About this task: Write out exactly the lines of the material below, beginning at the top and ending at the line that contains "金融？投資？むずかしそう…。と思って敬遠しないでください。".

Input for this task:
^^^^^^^^^^^^^^^^
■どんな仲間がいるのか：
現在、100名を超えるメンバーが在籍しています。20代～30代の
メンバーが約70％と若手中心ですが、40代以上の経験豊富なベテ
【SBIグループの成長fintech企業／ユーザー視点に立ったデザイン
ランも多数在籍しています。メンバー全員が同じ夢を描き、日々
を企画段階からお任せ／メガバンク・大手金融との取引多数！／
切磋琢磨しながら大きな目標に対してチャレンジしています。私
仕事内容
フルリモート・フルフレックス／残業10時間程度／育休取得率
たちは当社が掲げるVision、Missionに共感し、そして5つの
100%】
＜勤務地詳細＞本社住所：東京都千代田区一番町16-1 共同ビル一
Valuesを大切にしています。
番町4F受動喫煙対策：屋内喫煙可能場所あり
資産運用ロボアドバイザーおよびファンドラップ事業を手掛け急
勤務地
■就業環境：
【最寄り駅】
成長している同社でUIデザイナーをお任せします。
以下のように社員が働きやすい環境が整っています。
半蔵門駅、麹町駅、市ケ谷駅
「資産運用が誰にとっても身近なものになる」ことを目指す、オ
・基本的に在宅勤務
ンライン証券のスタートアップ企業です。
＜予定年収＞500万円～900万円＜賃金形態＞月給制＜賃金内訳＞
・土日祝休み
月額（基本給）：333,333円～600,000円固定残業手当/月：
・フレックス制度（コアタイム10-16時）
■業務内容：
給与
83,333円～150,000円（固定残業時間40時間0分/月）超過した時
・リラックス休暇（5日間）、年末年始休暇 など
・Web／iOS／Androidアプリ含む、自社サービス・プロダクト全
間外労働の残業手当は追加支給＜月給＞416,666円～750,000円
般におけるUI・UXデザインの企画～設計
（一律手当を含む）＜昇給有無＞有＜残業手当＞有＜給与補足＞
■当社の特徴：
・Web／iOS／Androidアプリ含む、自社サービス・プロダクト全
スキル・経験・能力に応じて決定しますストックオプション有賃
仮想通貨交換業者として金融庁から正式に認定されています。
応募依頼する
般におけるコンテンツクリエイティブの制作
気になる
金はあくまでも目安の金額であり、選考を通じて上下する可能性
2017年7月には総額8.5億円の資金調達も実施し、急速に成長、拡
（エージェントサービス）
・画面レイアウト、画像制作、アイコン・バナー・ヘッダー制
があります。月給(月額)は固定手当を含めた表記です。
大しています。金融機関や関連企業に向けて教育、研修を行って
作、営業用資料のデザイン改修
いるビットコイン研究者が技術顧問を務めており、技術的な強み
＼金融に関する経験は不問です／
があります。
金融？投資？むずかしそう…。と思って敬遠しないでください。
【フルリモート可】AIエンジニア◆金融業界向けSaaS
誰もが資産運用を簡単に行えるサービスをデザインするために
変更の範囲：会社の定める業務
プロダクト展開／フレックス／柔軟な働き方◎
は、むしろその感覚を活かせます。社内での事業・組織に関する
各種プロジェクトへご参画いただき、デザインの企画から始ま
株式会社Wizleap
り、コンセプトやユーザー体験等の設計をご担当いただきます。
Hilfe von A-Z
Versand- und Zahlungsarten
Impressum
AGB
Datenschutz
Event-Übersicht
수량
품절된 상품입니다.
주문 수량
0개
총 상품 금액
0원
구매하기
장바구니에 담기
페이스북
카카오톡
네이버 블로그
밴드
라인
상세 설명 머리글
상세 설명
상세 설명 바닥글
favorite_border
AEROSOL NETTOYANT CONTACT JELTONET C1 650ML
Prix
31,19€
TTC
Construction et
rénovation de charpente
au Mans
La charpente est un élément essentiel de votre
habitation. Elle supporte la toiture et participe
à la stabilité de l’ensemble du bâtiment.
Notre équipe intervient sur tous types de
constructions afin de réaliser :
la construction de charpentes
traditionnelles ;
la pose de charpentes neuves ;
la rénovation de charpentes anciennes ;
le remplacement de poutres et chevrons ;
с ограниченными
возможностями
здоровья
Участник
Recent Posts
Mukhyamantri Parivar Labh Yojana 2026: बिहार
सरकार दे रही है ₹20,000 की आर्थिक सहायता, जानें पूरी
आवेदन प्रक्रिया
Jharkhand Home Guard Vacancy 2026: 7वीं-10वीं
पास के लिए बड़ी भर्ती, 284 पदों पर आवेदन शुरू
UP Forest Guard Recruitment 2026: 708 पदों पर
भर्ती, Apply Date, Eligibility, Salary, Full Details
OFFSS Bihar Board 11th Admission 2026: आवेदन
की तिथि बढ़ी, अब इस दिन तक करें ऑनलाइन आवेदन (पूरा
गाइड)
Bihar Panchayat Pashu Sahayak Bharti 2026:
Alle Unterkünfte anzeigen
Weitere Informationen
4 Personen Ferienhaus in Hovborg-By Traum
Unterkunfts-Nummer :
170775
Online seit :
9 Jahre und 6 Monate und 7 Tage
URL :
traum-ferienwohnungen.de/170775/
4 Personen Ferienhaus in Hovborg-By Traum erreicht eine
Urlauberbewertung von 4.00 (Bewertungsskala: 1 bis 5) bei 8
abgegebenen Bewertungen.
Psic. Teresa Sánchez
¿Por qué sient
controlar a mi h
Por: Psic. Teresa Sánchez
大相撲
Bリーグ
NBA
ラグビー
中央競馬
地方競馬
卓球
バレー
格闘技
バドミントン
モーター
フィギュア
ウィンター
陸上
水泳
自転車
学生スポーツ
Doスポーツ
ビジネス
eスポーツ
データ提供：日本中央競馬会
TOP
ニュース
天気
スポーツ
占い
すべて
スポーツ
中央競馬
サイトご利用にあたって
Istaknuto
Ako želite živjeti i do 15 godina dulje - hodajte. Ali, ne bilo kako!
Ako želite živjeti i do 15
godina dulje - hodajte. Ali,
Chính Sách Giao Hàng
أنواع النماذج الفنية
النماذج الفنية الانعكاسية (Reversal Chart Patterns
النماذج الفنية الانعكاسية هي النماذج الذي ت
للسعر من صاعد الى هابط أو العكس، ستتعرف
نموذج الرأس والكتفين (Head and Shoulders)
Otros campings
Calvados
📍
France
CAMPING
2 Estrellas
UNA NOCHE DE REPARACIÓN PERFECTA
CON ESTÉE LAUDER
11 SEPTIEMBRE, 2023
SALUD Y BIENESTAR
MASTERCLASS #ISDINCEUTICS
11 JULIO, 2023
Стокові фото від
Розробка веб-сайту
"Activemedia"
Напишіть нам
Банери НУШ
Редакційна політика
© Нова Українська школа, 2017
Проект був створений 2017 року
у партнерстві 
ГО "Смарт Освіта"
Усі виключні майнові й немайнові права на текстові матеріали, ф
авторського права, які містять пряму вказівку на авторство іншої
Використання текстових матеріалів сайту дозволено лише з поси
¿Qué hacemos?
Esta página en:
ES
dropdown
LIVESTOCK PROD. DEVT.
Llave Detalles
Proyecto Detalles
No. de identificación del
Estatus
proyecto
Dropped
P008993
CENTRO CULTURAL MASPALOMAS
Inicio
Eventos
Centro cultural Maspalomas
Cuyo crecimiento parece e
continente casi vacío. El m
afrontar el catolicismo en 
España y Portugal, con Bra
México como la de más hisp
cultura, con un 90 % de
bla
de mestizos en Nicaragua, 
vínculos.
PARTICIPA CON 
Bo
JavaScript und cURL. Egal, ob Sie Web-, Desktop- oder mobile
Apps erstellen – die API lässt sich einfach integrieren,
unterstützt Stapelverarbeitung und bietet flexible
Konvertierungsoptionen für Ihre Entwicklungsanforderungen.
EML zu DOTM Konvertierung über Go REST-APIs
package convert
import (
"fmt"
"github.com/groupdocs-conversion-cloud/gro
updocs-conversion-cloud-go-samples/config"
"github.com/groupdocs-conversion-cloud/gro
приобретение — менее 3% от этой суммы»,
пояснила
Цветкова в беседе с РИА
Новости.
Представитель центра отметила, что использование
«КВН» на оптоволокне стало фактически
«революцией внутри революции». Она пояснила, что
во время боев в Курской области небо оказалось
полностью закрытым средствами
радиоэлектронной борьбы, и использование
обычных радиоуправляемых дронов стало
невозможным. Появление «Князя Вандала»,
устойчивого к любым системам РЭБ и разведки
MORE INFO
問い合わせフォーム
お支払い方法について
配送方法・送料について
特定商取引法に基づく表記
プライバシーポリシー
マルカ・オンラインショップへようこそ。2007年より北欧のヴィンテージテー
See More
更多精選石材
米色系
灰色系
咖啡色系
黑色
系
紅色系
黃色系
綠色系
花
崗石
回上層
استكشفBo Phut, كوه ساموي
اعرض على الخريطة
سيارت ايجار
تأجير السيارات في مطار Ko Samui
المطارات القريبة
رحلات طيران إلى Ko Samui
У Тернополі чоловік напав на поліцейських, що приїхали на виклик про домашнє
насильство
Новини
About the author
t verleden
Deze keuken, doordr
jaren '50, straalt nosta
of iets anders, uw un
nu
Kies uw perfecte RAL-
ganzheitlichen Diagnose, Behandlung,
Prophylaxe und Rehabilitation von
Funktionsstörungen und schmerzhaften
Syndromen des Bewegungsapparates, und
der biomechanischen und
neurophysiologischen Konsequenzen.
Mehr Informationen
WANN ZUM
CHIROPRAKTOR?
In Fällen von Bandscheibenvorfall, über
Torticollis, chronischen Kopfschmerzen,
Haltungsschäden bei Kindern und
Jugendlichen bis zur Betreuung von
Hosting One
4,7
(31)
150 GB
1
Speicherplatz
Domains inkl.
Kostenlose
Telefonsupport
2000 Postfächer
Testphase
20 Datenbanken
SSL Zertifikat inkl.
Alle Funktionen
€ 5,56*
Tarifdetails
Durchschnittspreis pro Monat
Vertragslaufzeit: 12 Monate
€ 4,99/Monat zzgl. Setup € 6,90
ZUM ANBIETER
^^^^^^^^^^^^^^^^
Result of this exercise:
■どんな仲間がいるのか：
現在、100名を超えるメンバーが在籍しています。20代～30代の
メンバーが約70％と若手中心ですが、40代以上の経験豊富なベテ
【SBIグループの成長fintech企業／ユーザー視点に立ったデザイン
ランも多数在籍しています。メンバー全員が同じ夢を描き、日々
を企画段階からお任せ／メガバンク・大手金融との取引多数！／
切磋琢磨しながら大きな目標に対してチャレンジしています。私
仕事内容
フルリモート・フルフレックス／残業10時間程度／育休取得率
たちは当社が掲げるVision、Missionに共感し、そして5つの
100%】
＜勤務地詳細＞本社住所：東京都千代田区一番町16-1 共同ビル一
Valuesを大切にしています。
番町4F受動喫煙対策：屋内喫煙可能場所あり
資産運用ロボアドバイザーおよびファンドラップ事業を手掛け急
勤務地
■就業環境：
【最寄り駅】
成長している同社でUIデザイナーをお任せします。
以下のように社員が働きやすい環境が整っています。
半蔵門駅、麹町駅、市ケ谷駅
「資産運用が誰にとっても身近なものになる」ことを目指す、オ
・基本的に在宅勤務
ンライン証券のスタートアップ企業です。
＜予定年収＞500万円～900万円＜賃金形態＞月給制＜賃金内訳＞
・土日祝休み
月額（基本給）：333,333円～600,000円固定残業手当/月：
・フレックス制度（コアタイム10-16時）
■業務内容：
給与
83,333円～150,000円（固定残業時間40時間0分/月）超過した時
・リラックス休暇（5日間）、年末年始休暇 など
・Web／iOS／Androidアプリ含む、自社サービス・プロダクト全
間外労働の残業手当は追加支給＜月給＞416,666円～750,000円
般におけるUI・UXデザインの企画～設計
（一律手当を含む）＜昇給有無＞有＜残業手当＞有＜給与補足＞
■当社の特徴：
・Web／iOS／Androidアプリ含む、自社サービス・プロダクト全
スキル・経験・能力に応じて決定しますストックオプション有賃
仮想通貨交換業者として金融庁から正式に認定されています。
応募依頼する
般におけるコンテンツクリエイティブの制作
気になる
金はあくまでも目安の金額であり、選考を通じて上下する可能性
2017年7月には総額8.5億円の資金調達も実施し、急速に成長、拡
（エージェントサービス）
・画面レイアウト、画像制作、アイコン・バナー・ヘッダー制
があります。月給(月額)は固定手当を含めた表記です。
大しています。金融機関や関連企業に向けて教育、研修を行って
作、営業用資料のデザイン改修
いるビットコイン研究者が技術顧問を務めており、技術的な強み
＼金融に関する経験は不問です／
があります。
金融？投資？むずかしそう…。と思って敬遠しないでください。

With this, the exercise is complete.